“Oh,” said Lot Gordon, weakly, in his hoarse voice, “the hardest thing in the whole world for Love to bruise himself against is the tender heart of a woman, when 'tis not inclined his way.”
“Good-bye,” said Madelon, and shut the door behind her fiercely. That last speech of Lot's, which, like many of his speeches, seemed to her no human vernacular, added terror to her aversion of him. “He's more like a book than a man,” she had often thought, and the fancy seized her now that the great leather-bound book upon his knees, and all those leather-bound books against his walls, had somehow possessed him with an uncanny life of their own.
And she may have been in a measure right, for Lot Gordon, during his whole life, had dealt indirectly with human hearts through their translations in his beloved books rather than with the beating hearts of men and women around him. Still, although he spoke like one who learns a language from books instead of the familiar converse of people, and his thoughts clothed themselves in images which those about him disdained and threw off as impeding their hard race of life, poor Lot Gordon's heart beat in time with the hearts of his kind. But that Madelon could not know because hers was so set against it.
She hurried out of the house and the yard, dreading again lest she should encounter Burr.
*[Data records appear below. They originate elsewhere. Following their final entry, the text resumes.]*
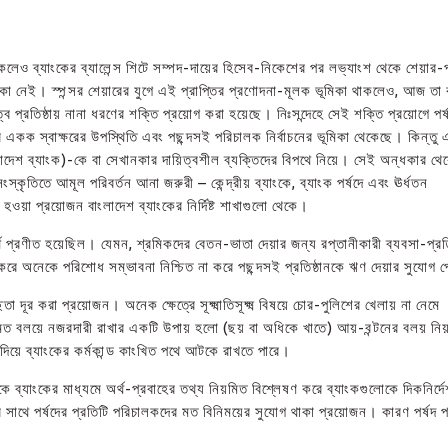
 থাকলেও ব্যাংকের ব্যালেন্স শিটে সম্পদ-দায়ের হিসেব-নিকেশের পর লভ্যাংশ থেকে শেয়ার-
ূমিকা নেই। স্পন্সর শেয়ারের যুগে এই প্রাপ্তির প্রণোদনা-মূলক ভূমিকা থাকলেও, আজ তা কর
 প্রতিষ্ঠায় নানা ধরণের শক্তি প্রয়োগ করা হয়েছে। নিঃসন্দেহে সেই শক্তি প্রয়োগে পর্
ের একক স্বাক্ষরের উপস্থিতি এবং পছন্দসই পরিচালক নির্বাচনের ভূমিকা থেকেছে। কিন্ত
(বাংলাদেশ ব্যাংক)-কে বা সেখানকার দায়িত্বশীল ব্যক্তিদের বিপথে নিয়ে। সেই অন্ধকার থে
স্কৃতিতে আমূল পরিবর্তন আনা জরুরী – কেন্দ্রীয় ব্যাংকে, ব্যাংক পর্ষদে এবং ঊর্ধতন
ওয়া প্রয়োজন বাংলাদেশ ব্যাংকের নির্দিষ্ট শাখাগুলো থেকে।
ার্থে প্রণীত হয়েছিল। যেমন, শ্রমিকদের বেতন-ভাতা দেয়ার জন্য রপ্তানীকারী ব্যবসা-প্রত
য করে অনেকে পরিশোধ সম্ভাবনা নিশ্চিত না করে পছন্দসই প্রতিষ্ঠানকে ঋণ দেয়ার সুযোগ 
ছতা দূর করা প্রয়োজন। অনেক ক্ষেত্রে সূক্ষ্মাতিসূক্ষ্ম বিষয়ে চোর-পুলিশের খেলায় না নেমে
 সীমিত বলয়ে নজরদারী রাখার একটি উপায় হলো (ছয় বা অধিকে খাতে) আয়-বন্টনের বলয় নি
িয়ে ব্যাংকের কর্মকান্ড কাংখিত পথে আটকে রাখতে পারে।
কে ব্যাংকের মাধ্যমে অর্থ-প্রবাহের তথ্য নিয়মিত বিশ্লেষণ করে ব্যাংকগুলোকে দিকনির্দে
ের সাথে পর্ষদের প্রতিটি পরিচালকদের মত বিনিময়ের সুযোগ থাকা প্রয়োজন। কারণ পর্ষদ পর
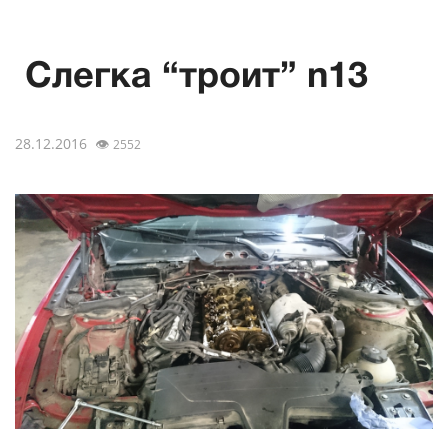
Слегка “троит” n13
28.12.2016
👁
2552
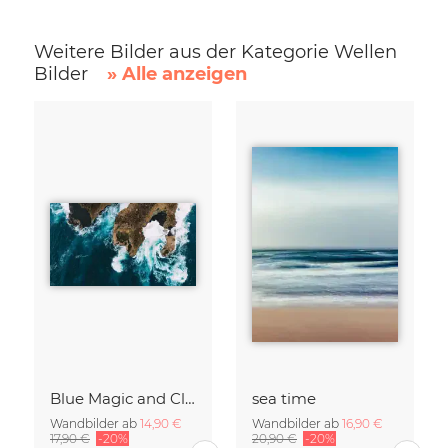
Weitere Bilder aus der Kategorie Wellen
Bilder
» Alle anzeigen
Blue Magic and Cliffs Nusa Lembongan Bali Indonesia
sea time
Wandbilder ab
14,90 €
Wandbilder ab
16,90 €
17,90 €
-20%
20,90 €
-20%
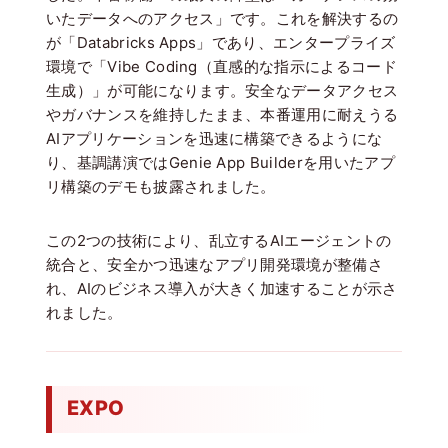
いたデータへのアクセス」です。これを解決するの
が「Databricks Apps」であり、エンタープライズ
環境で「Vibe Coding（直感的な指示によるコード
生成）」が可能になります。安全なデータアクセス
やガバナンスを維持したまま、本番運用に耐えうる
AIアプリケーションを迅速に構築できるようにな
り、基調講演ではGenie App Builderを用いたアプ
リ構築のデモも披露されました。
この2つの技術により、乱立するAIエージェントの
統合と、安全かつ迅速なアプリ開発環境が整備さ
れ、AIのビジネス導入が大きく加速することが示さ
れました。
EXPO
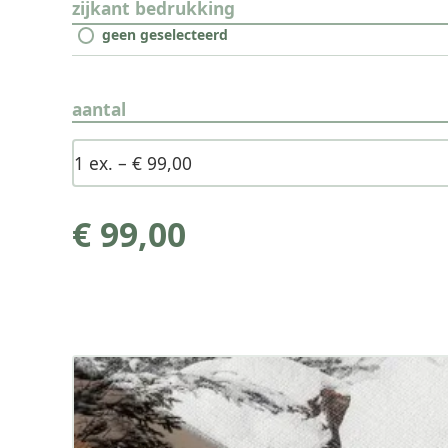
zijkant bedrukking
geen geselecteerd
aantal
€ 99,00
But her haste was of no avail, for he came straight down his opposite terraces, and met her when she reached the road.
She would have pushed past then, but he stood squarely before her. “Madelon, can't I speak with you a minute?” he pleaded. Madelon saw, without seeming to look, that Burr's handsome face was white as death and haggard.
“Are you sick?” she asked, suddenly. “Why do you look so? What is the matter with you?” and she put a half-bitter, half-anxiously compassionate weight upon the you.
“I believe I am going mad,” Burr groaned, with the quick grasp of a man at the pity of the woman he loves. “Oh, Madelon!” He held out his hands towards her like a child, but she stood back from him, and looked straight at him with sharp questioning in her eyes.
“Do you mean—” she began; then stopped, and questioned him with her eyes again. She was seized with the belief, which filled her at once with agony and an impulse of fierce protection like that of a mother defending her young with her own wounded bosom, that Burr had had a falling out with Dorothy.
“Oh, Madelon!” Burr said again, and then he could say no more for very shame and honor. He had run out, indeed, in a half-frenzy.
“She shall not play you false!” Madelon cried out. “Dorothy Fair shall keep her word with you.”